Pros and Cons of Roofovers

Pros and Cons Of Roofovers

Because reroofing a home or commercial building can be a costly project, many property owners opt to have the new roofing placed atop the old material. This represents savings in terms of the hours that roofers must put into a tear off and the fees that are associated with disposing of old shingles and felt. By commissioning a roofover, the average homeowner can avoid the temporary mess that a tear off typically creates, plus enjoy hundreds of dollars in savings without sacrificing quality.

This may not be true in every case, however. In certain situations, placing new materials over old only exacerbates the problems, such as leaks or buckling, that initiated the reroofing project. While residents should consult Cherry Hill roofing contractors for the best advice, knowing the specific characteristics of a worn-out roof should help to rule out a roofover.

Adding a second layer of heavy materials over the existing shingles puts additional strain on the infrastructure of the building. Trusses, sheet materials, and even bearing walls may deteriorate due to the extra weight of a roofover.

However, if the structure is sound and the new materials are not excessively weighty, homeowners can save the labor costs of tear offs with little risk of damage to the building. When in doubt, consulting a professional is the best way to determine if the structure is suitable for a roofover.

Responsible roofing professionals like those in Cherry Hill walk the roof to check for deterioration and spongy areas, look at the number of roofovers already completed and consider the condition of the building prior to determining the site’s eligibility.

Those who advise against roofing over existing materials point out that the uneven surfaces of the old shingles will occasion an unsightly roofover. They also argue that bumps will prevent proper adhesion in products like interlocking shingles.

Respected professionals who perform roofovers ensure that the existing roofing lies flat, the flashing around chimneys and pipes is intact and the sheathing is in good shape. They can repair a few questionable spots before laying new material over old, but they advise against a roofover if the overall condition of the existing surface would detract from the appearance of the new roof.

Tear off advocates advise that reroofing over old materials will void the warranty on the new materials. This is a serious concern for homeowners who do not intend to purchase another new roof for several years. Whether opting for a 15-year or a 30-year shingle, smart buyers want to get their money’s worth from a warrantied product.
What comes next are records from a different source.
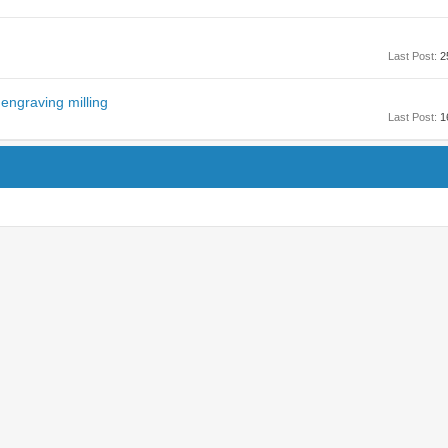
Last Post:
2
engraving milling
Last Post:
1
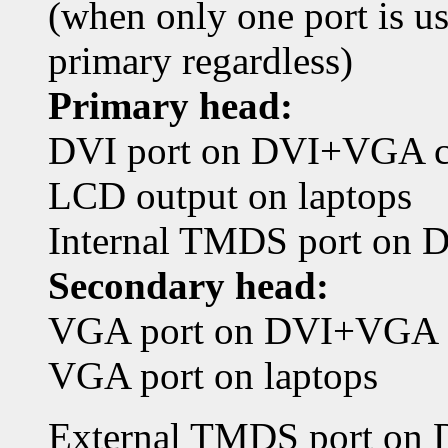
(when only one port is use
primary regardless)
Primary head:
DVI port on DVI+VGA c
LCD output on laptops
Internal TMDS port on 
Secondary head:
VGA port on DVI+VGA 
VGA port on laptops
External TMDS port on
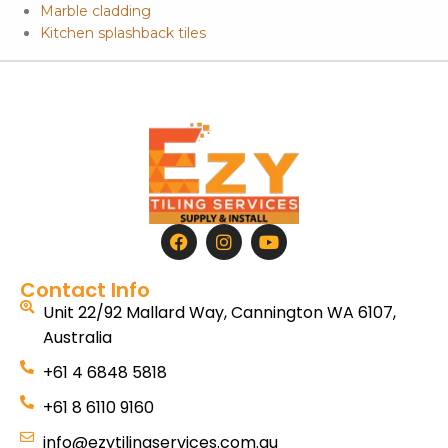
Marble cladding
Kitchen splashback tiles
Contact Info
Unit 22/92 Mallard Way, Cannington WA 6107,
Australia
+61 4 6848 5818
+61 8 6110 9160
info@ezytilingservices.com.au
According to other roofers, however, roofovers do not void material warranties. If done properly by a licensed professional, the warranty on a second layer of materials is every bit as valid as that of the layer beneath. In fact, an underlayment of old materials can actually act as a buffer between the exposed surfaces and the interior of the home, adding more protection against moisture and weather than a single layer of materials alone.

Roofing over existing shingles is not always an option for homeowners. However, in many cases, qualified professionals can install new material over old without sacrificing effectiveness or aesthetics.The roofing experts at Fortified Roofing of Cherry Hill NJ can assist you with any questions regarding skylights or a new roof.

Term & definition explained by Fortified Roofing, Cherry Hill NJ:

Interlocking shingles

Interlocking shingles are individual roofing pieces that are designed to fasten together securely to promotes wind uplift resistance. Manufacturers make metal, asphalt, clay and composition interlocking shingles. Many homes in high-wind areas have interlocking roof materials.

Cherry Hill roofing FAQ of the day:

How many roofovers can I put on my home?

The number of roofovers that a building can accommodate depends on the condition of the structure, the condition of the top roof layer and the restrictions spelled out in local building codes. Many professionals limit roofovers to two or three layers, and while local building codes vary, many do impose strict limitations.